New Zealanders today will stand in solidarity to mark one week on from the massacre that took 50 lives - one of the darkest days in New Zealand's history.
Mosques in Auckland are expected to open their doors to anyone who would like to join in remembrance.
Ms Ardern will be in attendance at the reflection and when the call to prayer begins at 1.30pm, which will be broadcast live across the country.
LEADERS BACK NZ PM'S GUN BAN
Meantime, the world has reacted to Ms Ardern's swift decision to outlaw all military-type semiautomatic weapons within a month.
Democratic Presidential Candidate Bernie Sanders praised Ardern for taking immediate action following last Friday's atrocities.
But a representative for the National Rifle Association in the US, Dana Loesch, replied to Mr Sanders' tweet, drawing comparisons between the rights of Americans and New Zealanders.
"The US isn't NZ. While they do not have an inalienable right to bear arms and to self defence, we do," Ms Loesch said.
New York-based Democrat Alexandria Ocasio-Cortez also tweeted her admiration of Ms Ardern's decision.
A Muslim candidate for the US Senate took to Twitter to compare the approach New Zealand took following a mass shooting to that of America's.
Ms Ardern said a gun buyback of all semiautomatics was expected to cost between $100-200 million, but she would no longer tolerate private ownership of such high-powered weapons and large-capacity magazines.

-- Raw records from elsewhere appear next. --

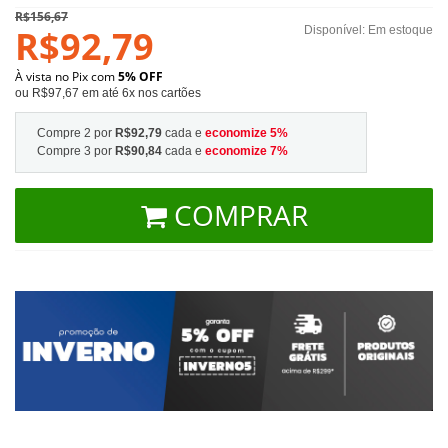
R$156,67
R$92,79
Disponível:
Em estoque
À vista no Pix com
5% OFF
ou R$97,67 em até 6x nos cartões
Compre 2 por
R$92,79
cada e
economize
5
%
Compre 3 por
R$90,84
cada e
economize
7
%
COMPRAR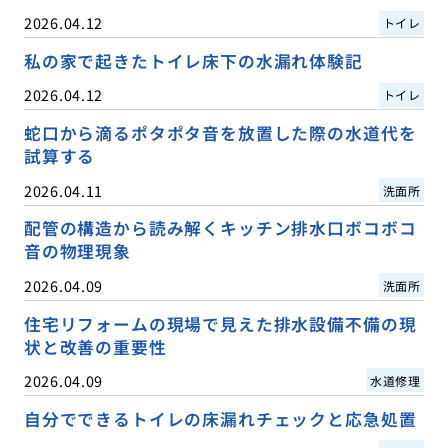
2026.04.12
トイレ
私の家で起きたトイレ床下の水漏れ体験記
2026.04.12
トイレ
蛇口から滴るポタポタ音を放置した際の水道代を
試算する
2026.04.11
洗面所
配管の構造から読み解くキッチン排水口ボコボコ
音の物理現象
2026.04.09
洗面所
住宅リフォームの現場で見えた排水設備不備の現
状と改善の重要性
2026.04.09
水道修理
自分でできるトイレの床漏れチェックと応急処置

All military style semiautomatics, all assault rifles, all high-capacity magazines, all parts that can convert any firearm into a military-style semiautomatic and any part that generates anything close to automatic gunfire will be banned.
"The attacker on 15 March took a significant number of lives using primarily two guns," Ms Ardern said. "They were assault rifles and they were purchased legally on an A-category gun licence, the standard licence held by gun owners in New Zealand."